De hongersnood drijft de strijdbare mannen tot een wanhoopsdaad. In plaats van zich over te geven, waarop door Jeremia sterk is aangedrongen (Jr 38:17), wordt er een vluchtpoging ondernomen. Op het moment dat de stad door de vijand wordt opengebroken en de vijand in de stad is, doen ze de poging. Als het nacht is, gaan ze door de poort de stad uit. Ook Zedekia doet mee aan de vluchtpoging. Het is allemaal door God voorzegd (Ez 12:12-15). Het loopt Hem niet uit de hand. Het gaat zoals Hij heeft gezegd.
Zedekia slaagt erin een heel eind weg te komen. Hij is al ver weg, in de vlakten van Jericho. Nog even en hij kan de Jordaan oversteken. Dan wordt hij ingehaald. Het is ook onzinnig om te denken dat je kunt vluchten voor de tucht van God. Er is geen enkel verweer bij zijn arrestatie. Van zijn leger is niets over. Het is helemaal verspreid. Iedere soldaat denkt alleen aan zichzelf. Er is niemand die hem nog wil verdedigen.

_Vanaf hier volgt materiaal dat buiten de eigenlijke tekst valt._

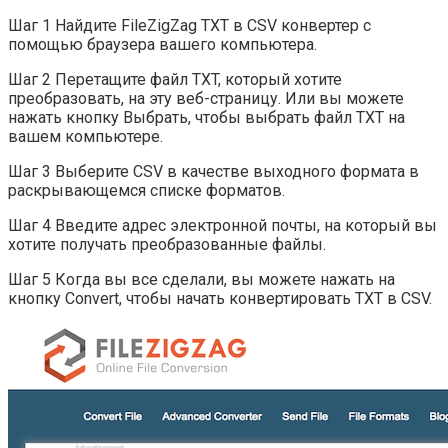
Шаг 1 Найдите FileZigZag TXT в CSV конвертер с
помощью браузера вашего компьютера.
Шаг 2 Перетащите файл TXT, который хотите
преобразовать, на эту веб-страницу. Или вы можете
нажать кнопку Выбрать, чтобы выбрать файл TXT на
вашем компьютере.
Шаг 3 Выберите CSV в качестве выходного формата в
раскрывающемся списке форматов.
Шаг 4 Введите адрес электронной почты, на который вы
хотите получать преобразованные файлы.
Шаг 5 Когда вы все сделали, вы можете нажать на
кнопку Convert, чтобы начать конвертировать TXT в CSV.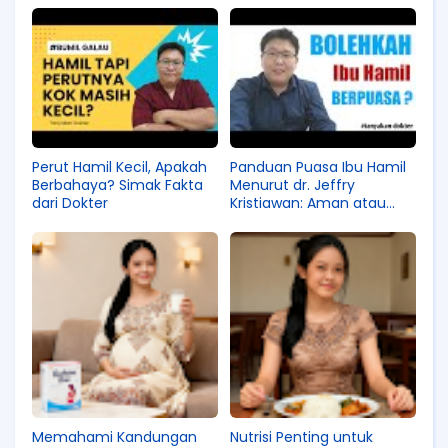
Perut Hamil Kecil, Apakah
Panduan Puasa Ibu Hamil
Berbahaya? Simak Fakta
Menurut dr. Jeffry
dari Dokter
Kristiawan: Aman atau
Berisiko?
Memahami Kandungan
Nutrisi Penting untuk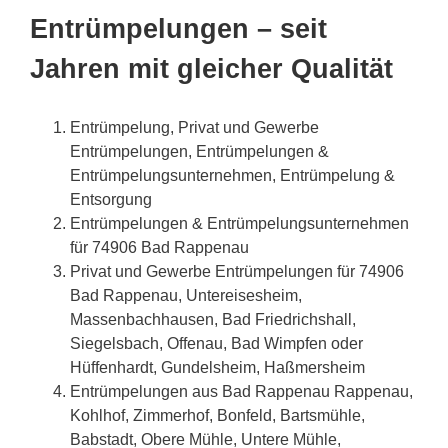
Entrümpelungen – seit
Jahren mit gleicher Qualität
Entrümpelung, Privat und Gewerbe
Entrümpelungen, Entrümpelungen &
Entrümpelungsunternehmen, Entrümpelung &
Entsorgung
Entrümpelungen & Entrümpelungsunternehmen
für 74906 Bad Rappenau
Privat und Gewerbe Entrümpelungen für 74906
Bad Rappenau, Untereisesheim,
Massenbachhausen, Bad Friedrichshall,
Siegelsbach, Offenau, Bad Wimpfen oder
Hüffenhardt, Gundelsheim, Haßmersheim
Entrümpelungen aus Bad Rappenau Rappenau,
Kohlhof, Zimmerhof, Bonfeld, Bartsmühle,
Babstadt, Obere Mühle, Untere Mühle,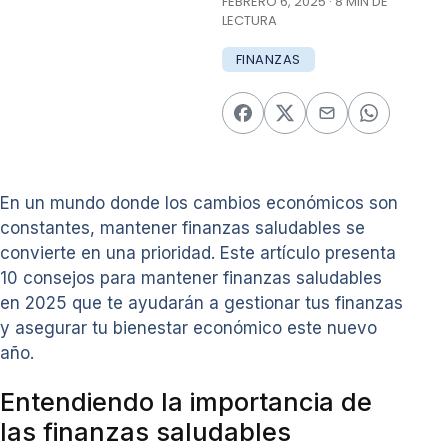
FEBRERO 6, 2025 · 8 MIN DE
LECTURA
FINANZAS
En un mundo donde los cambios económicos son
constantes, mantener finanzas saludables se
convierte en una prioridad. Este artículo presenta
10 consejos para mantener finanzas saludables
en 2025 que te ayudarán a gestionar tus finanzas
y asegurar tu bienestar económico este nuevo
año.
Entendiendo la importancia de
las finanzas saludables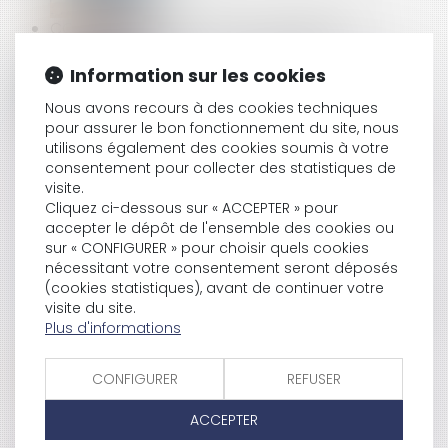
CONCURRENCE DÉLOYALE : RECEVABILITÉ DE
L’ATTESTATION D’UN « CLIENT MYSTÈRE »
Information sur les cookies
Nous avons recours à des cookies techniques
pour assurer le bon fonctionnement du site, nous
RÉFORME DE L'ASSURANCE CHÔMAGE : QUELLES
utilisons également des cookies soumis à votre
SONT LES MESURES APPLICABLES AU 1ER DÉCEMBRE ?
consentement pour collecter des statistiques de
visite.
Cliquez ci-dessous sur « ACCEPTER » pour
accepter le dépôt de l'ensemble des cookies ou
PUIS-JE METTRE MON SALARIÉ À LA RETRAITE ?
sur « CONFIGURER » pour choisir quels cookies
nécessitant votre consentement seront déposés
(cookies statistiques), avant de continuer votre
visite du site.
POUVEZ-VOUS RESTER SALARIÉ SI AUCUN TRAVAIL NE
Plus d'informations
VOUS EST FOURNI PAR VOTRE HIÉRARCHIE?
CONFIGURER
REFUSER
LA GARANTIE LÉGALE DE CONFORMITÉ EST ÉTENDUE
ACCEPTER
AU NUMÉRIQUE !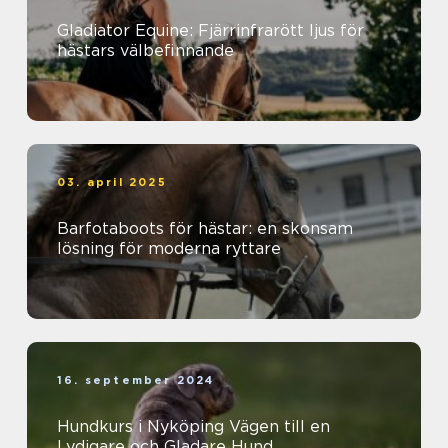
Gladiator Equine: Fjärrinfrarött ljus för
hästars välbefinnande
03. april 2025
Barfotaboots för hästar: en skonsam
lösning för moderna ryttare
16. september 2024
Hundkurs i Nyköping Vägen till en
Lydigare och Gladare Hund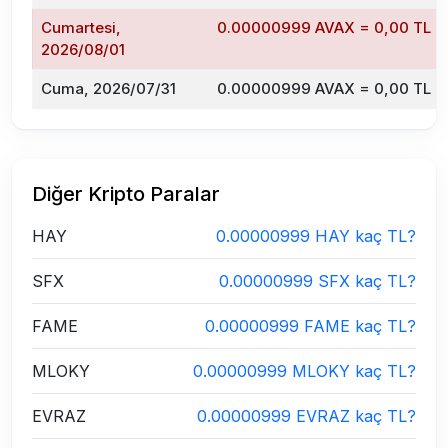
Cumartesi,
0.00000999 AVAX = 0,00 TL
2026/08/01
Cuma, 2026/07/31
0.00000999 AVAX = 0,00 TL
Diğer Kripto Paralar
HAY
0.00000999 HAY kaç TL?
SFX
0.00000999 SFX kaç TL?
FAME
0.00000999 FAME kaç TL?
MLOKY
0.00000999 MLOKY kaç TL?
EVRAZ
0.00000999 EVRAZ kaç TL?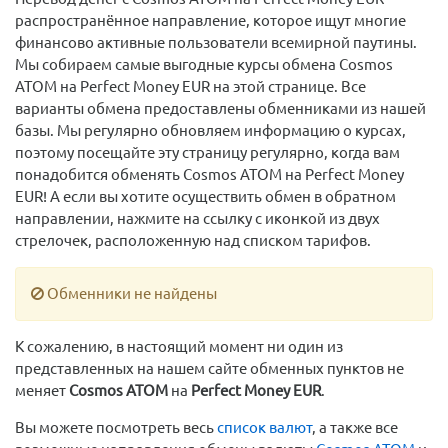
распространённое направление, которое ищут многие
финансово активные пользователи всемирной паутины.
Мы собираем самые выгодные курсы обмена Cosmos
ATOM на Perfect Money EUR на этой странице. Все
варианты обмена предоставлены обменниками из нашей
базы. Мы регулярно обновляем информацию о курсах,
поэтому посещайте эту страницу регулярно, когда вам
понадобится обменять Cosmos ATOM на Perfect Money
EUR! А если вы хотите осуществить обмен в обратном
направлении, нажмите на ссылку с иконкой из двух
стрелочек, расположенную над списком тарифов.
Обменники не найдены
К сожалению, в настоящий момент ни один из
представленных на нашем сайте обменных пунктов не
меняет
Cosmos ATOM
на
Perfect Money EUR
.
Вы можете посмотреть весь
список валют
, а также все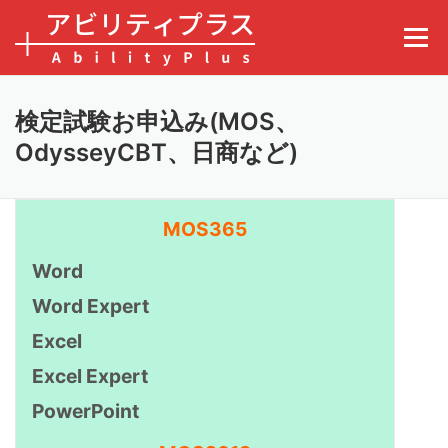
コンテンツへスキップ
メニュ
検定試験お申込み(MOS、
OdysseyCBT、日商など)
MOS365
Word
Word Expert
Excel
Excel Expert
PowerPoint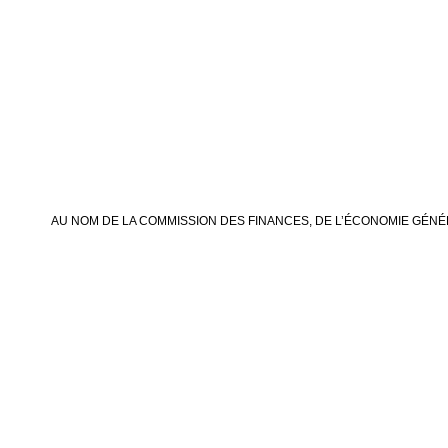
AU NOM DE LA COMMISSION DES FINANCES, DE L’ÉCONOMIE GÉNÉ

Als hij is gegrepen, wordt hij naar de koning van Babel gebracht, die dan in Ribla is, de plaats waar Joahaz gevangen heeft gezeten (2Kn 23:31-33). Hier staat een kleine koning uit een kleine stad, de koning van de troon van David, voor de machtige Nebukadnezar, van wie God heeft gezegd dat hij het gouden hoofd is (Dn 2:37-38). God staat aan de kant van Nebukadnezar vanwege de ontrouw van Zijn volk. Nebukadnezar is Zijn tuchtroede voor Zijn volk. Hoewel hier staat “zij spraken het vonnis over hem uit”, is het feitelijk Nebukadnezar die dat doet (Jr 52:9).
In vers 7 wordt dit vonnis voltrokken. Het is een dramatisch en gruwelijk vonnis. Twee keer wordt er in dit vers gesproken over de ogen van Zedekia. Eerst worden zijn zonen voor zijn ogen afgeslacht. Het woord “afgeslacht” toont aan dat ze op gruwelijke wijze om het leven zijn gebracht. Hij ziet hoe het gebeurt. Met dit beeld voor ogen worden zijn ogen blind gemaakt. Dit beeld is hem de rest van zijn leven bijgebleven. Wat hem overkomt, is erger dan de dood. Het is een onophoudelijke kwelling van de geest.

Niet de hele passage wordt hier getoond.